Hijazi went to Damascus and tried to enter Iraq after the fall of Saddam’s regime, but it was not clear why, Ahmed said.
Born to a Palestinian family, Hijazi “won the Iraqi ruling family’s favour by the zeal with which he went about executing their opponents, both in Iraq and abroad,” the Guardian reported.
In the 1990s, he became head of external operations for Saddam’s feared Mukhabarat security agency, which was run by Saddam’s son Qusay.
Iraq first tried to place Hijazi as ambassador to Canada, but that country reportedly refused to accept him as an envoy.

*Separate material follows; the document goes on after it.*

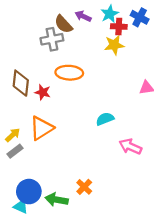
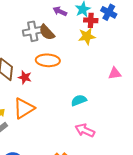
brown semicircle: (63, 24) -> (47, 32), moved
pink arrow: (130, 147) -> (85, 130), moved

In 1998, he became Iraq’s ambassador to Turkey. In December of that year, he travelled to Afghanistan and reportedly met bin Laden, US officials said.
The details of the meeting in Kandahar, a region in south-eastern Afghanistan where al-Qaida ran training camps, are not known. But American officials have pointed to it as a clear link between the Iraqi regime and al-Qaida. Iraq has denied the meeting took place.
There have been other reports that Hijazi also met bin Laden in 1996 or earlier.
Newsweek magazine claimed Hijazi also met Mohammed Atta, chief hijacker in the September 11 attacks, in Prague in April 2001 – but other sources have cast doubt on that report.